O mundo hoje está em um tempo de intensa polarização. População, mesmo nas sombras coronavírus, foi às ruas para ser ouvido. Se protestando contra o racismo ou protestando contra um governo desconhecido e incompetente (e governantes), as pessoas votam.
Com as ruas como palco inflamável, o cinema procurou registrar essa voz ao longo dos anos. Às vezes dramatizam eventos reais. Outros, usando a fantasia como uma alegoria para perguntas muito reais. Sempre que o mundo ameaça queimar, a câmera está lá para capturar o momento.

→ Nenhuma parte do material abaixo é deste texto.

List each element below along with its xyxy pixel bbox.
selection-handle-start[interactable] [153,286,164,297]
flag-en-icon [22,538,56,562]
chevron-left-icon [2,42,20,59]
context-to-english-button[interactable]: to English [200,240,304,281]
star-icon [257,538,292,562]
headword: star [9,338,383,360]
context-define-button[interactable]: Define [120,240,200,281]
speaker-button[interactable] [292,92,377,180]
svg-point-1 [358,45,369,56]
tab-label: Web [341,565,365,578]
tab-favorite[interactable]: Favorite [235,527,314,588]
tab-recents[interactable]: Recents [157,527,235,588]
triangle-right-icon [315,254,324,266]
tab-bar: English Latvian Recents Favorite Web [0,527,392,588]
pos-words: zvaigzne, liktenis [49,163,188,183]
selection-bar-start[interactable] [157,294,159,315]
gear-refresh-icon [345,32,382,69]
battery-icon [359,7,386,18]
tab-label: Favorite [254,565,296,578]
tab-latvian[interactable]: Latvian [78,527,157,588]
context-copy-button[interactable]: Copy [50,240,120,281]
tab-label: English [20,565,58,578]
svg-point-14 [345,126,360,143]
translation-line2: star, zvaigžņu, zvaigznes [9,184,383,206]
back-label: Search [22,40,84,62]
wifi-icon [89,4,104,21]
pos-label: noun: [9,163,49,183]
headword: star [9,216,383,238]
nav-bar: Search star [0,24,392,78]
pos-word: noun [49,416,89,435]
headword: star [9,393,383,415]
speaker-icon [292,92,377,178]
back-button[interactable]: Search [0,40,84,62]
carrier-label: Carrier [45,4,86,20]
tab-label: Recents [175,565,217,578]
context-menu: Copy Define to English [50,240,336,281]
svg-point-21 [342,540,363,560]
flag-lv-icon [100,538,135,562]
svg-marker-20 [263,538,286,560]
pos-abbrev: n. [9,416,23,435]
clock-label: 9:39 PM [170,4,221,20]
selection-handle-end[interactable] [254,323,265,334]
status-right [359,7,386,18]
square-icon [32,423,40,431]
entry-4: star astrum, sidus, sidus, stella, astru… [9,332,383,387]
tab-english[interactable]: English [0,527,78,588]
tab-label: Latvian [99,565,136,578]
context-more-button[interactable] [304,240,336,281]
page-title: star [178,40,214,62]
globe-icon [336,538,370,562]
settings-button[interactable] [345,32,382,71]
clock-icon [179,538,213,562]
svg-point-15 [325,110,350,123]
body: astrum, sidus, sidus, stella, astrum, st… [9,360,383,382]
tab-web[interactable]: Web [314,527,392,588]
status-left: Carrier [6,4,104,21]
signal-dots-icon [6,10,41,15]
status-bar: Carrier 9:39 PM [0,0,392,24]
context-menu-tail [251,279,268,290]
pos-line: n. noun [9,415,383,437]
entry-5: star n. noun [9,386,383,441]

Os filmes subsequentes abraçaram o espírito revolucionário que mostrou que no conflito entre opressor e oprimido, e mesmo com as áreas imensamente cinzentas, existe apenas um lado verdadeiro. São histórias que colocam o público no centro da rebelião, ao lado dos personagens que testemunham a história.
Não importa onde, quando e de que maneira: o cinema continua sendo um espelho. Entre civilização e barbárie, não é uma escolha muito difícil.
ARGEL FIGHT
(A Batalha de ArgelGillo Pontecorvo, 1966)

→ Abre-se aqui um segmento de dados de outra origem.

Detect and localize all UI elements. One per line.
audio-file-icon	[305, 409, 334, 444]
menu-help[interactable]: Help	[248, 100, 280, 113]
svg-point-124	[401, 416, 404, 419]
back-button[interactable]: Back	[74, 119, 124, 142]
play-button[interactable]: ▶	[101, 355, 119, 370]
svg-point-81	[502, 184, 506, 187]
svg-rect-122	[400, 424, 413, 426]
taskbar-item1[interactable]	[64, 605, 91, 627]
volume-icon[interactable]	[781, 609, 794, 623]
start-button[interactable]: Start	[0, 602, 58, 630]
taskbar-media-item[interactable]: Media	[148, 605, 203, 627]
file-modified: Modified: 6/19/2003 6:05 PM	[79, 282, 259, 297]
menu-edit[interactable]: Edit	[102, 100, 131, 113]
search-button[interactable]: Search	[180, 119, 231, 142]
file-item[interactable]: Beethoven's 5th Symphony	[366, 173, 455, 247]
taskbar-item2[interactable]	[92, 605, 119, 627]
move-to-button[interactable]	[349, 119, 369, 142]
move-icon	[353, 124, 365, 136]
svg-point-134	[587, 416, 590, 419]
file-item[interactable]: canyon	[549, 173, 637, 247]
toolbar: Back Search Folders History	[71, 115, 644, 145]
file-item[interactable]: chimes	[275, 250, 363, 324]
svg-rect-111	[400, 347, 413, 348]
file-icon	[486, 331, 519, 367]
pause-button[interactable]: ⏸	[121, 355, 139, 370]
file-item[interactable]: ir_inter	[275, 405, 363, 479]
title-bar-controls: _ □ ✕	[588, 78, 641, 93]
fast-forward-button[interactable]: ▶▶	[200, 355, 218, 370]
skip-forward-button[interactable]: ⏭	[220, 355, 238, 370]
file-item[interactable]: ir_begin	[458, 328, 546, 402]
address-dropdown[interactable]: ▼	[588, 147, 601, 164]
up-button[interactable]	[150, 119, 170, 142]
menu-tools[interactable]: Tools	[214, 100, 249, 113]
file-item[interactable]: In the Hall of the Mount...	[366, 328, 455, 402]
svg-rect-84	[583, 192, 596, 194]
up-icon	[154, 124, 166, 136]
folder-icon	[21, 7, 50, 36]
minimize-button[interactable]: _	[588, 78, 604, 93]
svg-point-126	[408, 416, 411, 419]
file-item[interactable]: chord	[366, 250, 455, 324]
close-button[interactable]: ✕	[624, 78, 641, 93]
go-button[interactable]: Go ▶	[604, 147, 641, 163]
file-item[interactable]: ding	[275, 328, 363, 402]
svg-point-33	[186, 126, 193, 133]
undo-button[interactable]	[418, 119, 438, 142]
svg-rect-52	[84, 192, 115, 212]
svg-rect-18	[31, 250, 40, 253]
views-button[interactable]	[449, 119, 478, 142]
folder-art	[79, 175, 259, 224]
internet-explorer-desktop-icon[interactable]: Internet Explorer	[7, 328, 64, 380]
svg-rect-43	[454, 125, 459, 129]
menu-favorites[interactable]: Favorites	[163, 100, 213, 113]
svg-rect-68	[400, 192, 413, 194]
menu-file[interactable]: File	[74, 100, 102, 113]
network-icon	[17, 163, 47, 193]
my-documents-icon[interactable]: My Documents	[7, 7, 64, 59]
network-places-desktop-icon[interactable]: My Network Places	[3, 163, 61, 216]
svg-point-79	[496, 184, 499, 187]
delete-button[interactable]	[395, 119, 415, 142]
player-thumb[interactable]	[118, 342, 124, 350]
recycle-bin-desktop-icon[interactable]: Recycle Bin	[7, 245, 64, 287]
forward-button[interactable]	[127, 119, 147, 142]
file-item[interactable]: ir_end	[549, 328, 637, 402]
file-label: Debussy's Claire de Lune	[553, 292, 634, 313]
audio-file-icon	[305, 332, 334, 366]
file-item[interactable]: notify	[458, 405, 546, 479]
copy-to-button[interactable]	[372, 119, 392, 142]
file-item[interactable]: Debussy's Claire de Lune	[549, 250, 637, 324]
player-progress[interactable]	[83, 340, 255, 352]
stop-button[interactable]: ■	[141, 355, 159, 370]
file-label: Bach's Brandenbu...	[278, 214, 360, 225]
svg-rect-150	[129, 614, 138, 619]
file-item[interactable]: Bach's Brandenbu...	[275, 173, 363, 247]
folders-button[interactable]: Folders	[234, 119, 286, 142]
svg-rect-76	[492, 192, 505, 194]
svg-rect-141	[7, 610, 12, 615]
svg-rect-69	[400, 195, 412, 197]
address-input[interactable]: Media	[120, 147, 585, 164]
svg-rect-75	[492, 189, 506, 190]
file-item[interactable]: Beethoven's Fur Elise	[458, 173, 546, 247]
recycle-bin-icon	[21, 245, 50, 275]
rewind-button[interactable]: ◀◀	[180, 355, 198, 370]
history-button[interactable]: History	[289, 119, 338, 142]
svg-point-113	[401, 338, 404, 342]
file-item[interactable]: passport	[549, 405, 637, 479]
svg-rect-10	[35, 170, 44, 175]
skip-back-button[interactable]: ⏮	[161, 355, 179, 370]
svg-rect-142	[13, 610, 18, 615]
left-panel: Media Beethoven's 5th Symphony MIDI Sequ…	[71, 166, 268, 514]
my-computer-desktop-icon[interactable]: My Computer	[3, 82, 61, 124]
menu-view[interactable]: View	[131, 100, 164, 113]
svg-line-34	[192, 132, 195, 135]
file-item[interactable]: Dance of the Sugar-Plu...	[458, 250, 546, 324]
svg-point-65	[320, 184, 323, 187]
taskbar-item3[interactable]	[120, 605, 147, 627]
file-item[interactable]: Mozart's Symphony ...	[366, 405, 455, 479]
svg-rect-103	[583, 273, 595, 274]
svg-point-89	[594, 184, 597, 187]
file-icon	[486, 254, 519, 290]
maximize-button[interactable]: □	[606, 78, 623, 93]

O italiano Gillo Pontecorvo não apenas filmou um mundo em conflito entre documentários e longas-metragens. Ele próprio estava nas fileiras da resistência na Itália fascista durante a Segunda Guerra Mundial. Em “Battle for Algeria”, ele focaliza suas lentes no revolucionário Ali La Pointe (interpretado por Brahim Hadjadj, que não era um ator profissional) e em seu papel durante a guerra na Argélia, um movimento de libertação nacional sob o domínio francês.
Um dos filmes fundamentais do cinema italiano, “A Batalha pela Argélia”, usa um estilo quase documental que, adicionado aos locais reais e à cena de atores não profissionais que frequentemente viviam durante o conflito, dá à produção um relato histórico caro.

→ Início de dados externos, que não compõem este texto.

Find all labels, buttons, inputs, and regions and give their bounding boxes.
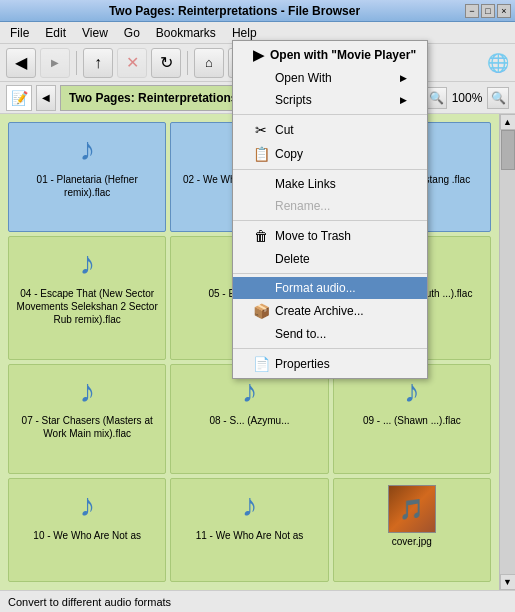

Pontecorvo tenta não romantizar a história, colocando o exército francês e os guerrilheiros da Frente de Libertação Nacional como dois pólos em uma guerra urbana na qual a maior vítima foi a população civil.
Toda a construção narrativa e cinematográfica resulta em um filme nervoso, de extrema necessidade, porque ainda é muito atual. Apenas substitua “Argélia” por qualquer foco contemporâneo de conflito político e vemos como a história continua se repetindo. Um filme importante, o melhor já feito em guerrilhas urbanas. É uma cápsula do tempo que registra o preço às vezes amargo da liberdade.
CHINÊS
(La ChinoiseJean-Luc Godard, 1967)
Na década de 1960, Jean-Luc Godard escreveu as regras do cinema francês com nova sala, fazendo filmes revolucionários como “Banda à Parte”, “Alphaville” e “The Eleven Hour Demon”. As lacas pop de seu trabalho acompanharam a recuperação da valorização do diretor como autor.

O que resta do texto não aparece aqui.